* [REQUIRED WORK] Copy exactly. Begin at the line containing "Public Attributes (1229, 60)" and stop at the last line of the entries, omitting any pictures.

-- PROVIDED RECORDS follows --

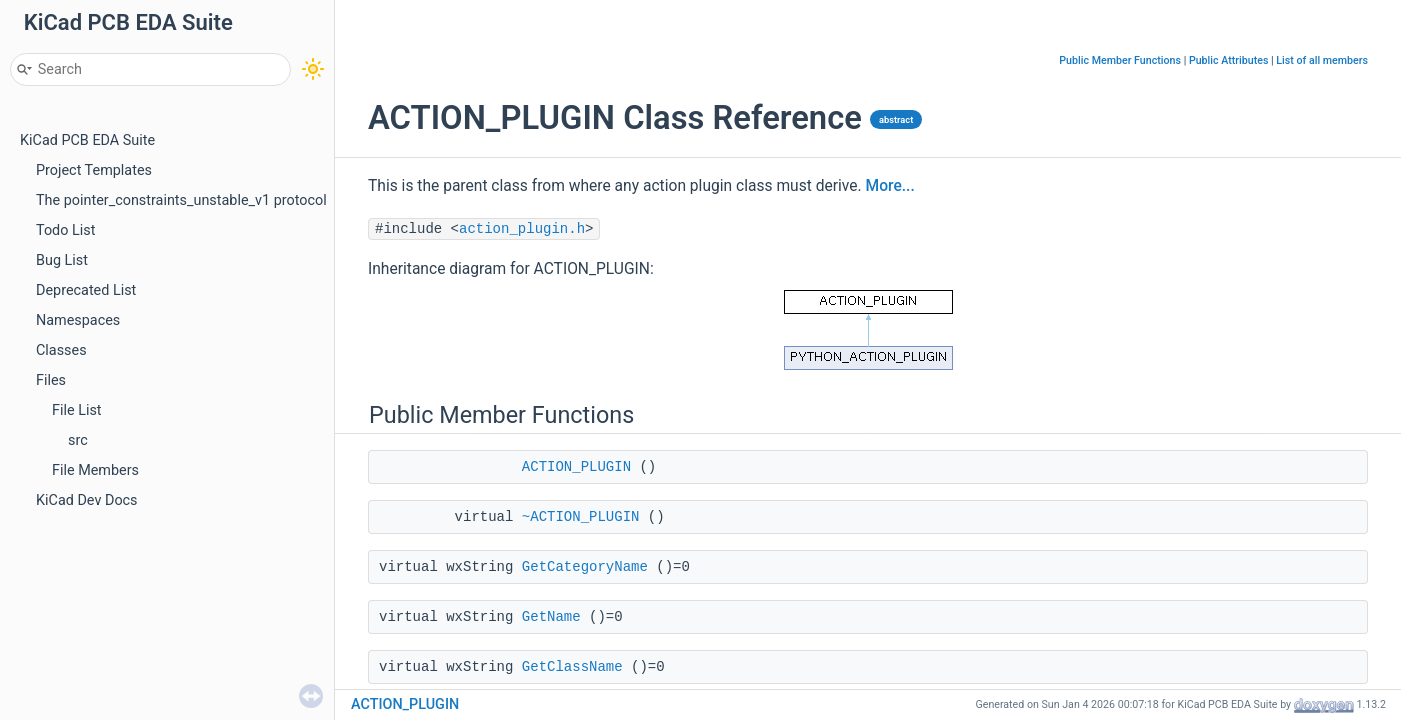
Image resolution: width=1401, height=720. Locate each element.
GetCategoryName (585, 567)
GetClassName (572, 667)
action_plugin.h (522, 229)
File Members (95, 470)
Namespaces (78, 320)
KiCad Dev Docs (87, 500)
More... (890, 186)
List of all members (1322, 60)
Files (51, 380)
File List (77, 410)
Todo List (65, 230)
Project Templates (94, 170)
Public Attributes (1229, 60)
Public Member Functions (1120, 60)
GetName (551, 617)
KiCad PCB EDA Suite (87, 140)
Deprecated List (86, 290)
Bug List (62, 260)
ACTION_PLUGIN (576, 467)
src (78, 440)
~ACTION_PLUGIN (581, 517)
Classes (61, 350)
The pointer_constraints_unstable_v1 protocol (181, 200)
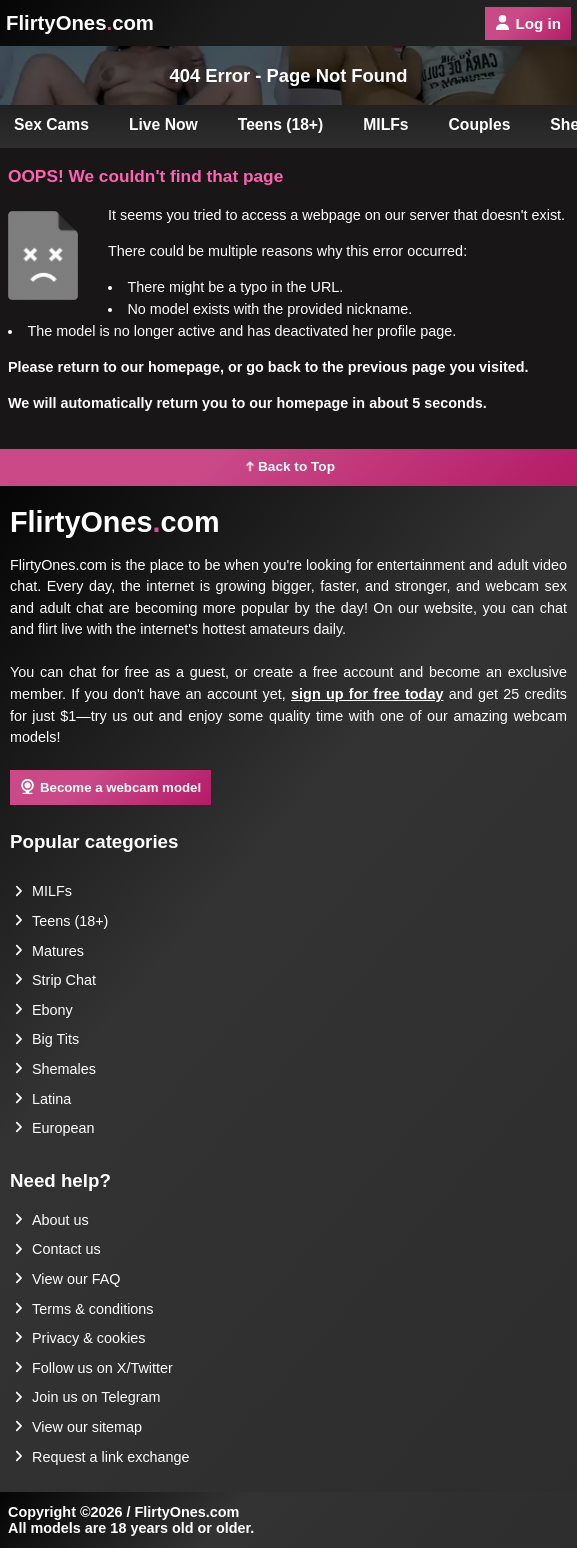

-- PROVIDED RECORDS concluded --

* [WRITTEN REPLY]
Public Attributes (1229, 60)
Public Member Functions (1120, 60)
GetName (551, 617)
KiCad PCB EDA Suite (87, 140)
Deprecated List (86, 290)
Bug List (62, 260)
ACTION_PLUGIN (576, 467)
src (78, 440)
~ACTION_PLUGIN (581, 517)
Classes (61, 350)
The pointer_constraints_unstable_v1 protocol (181, 200)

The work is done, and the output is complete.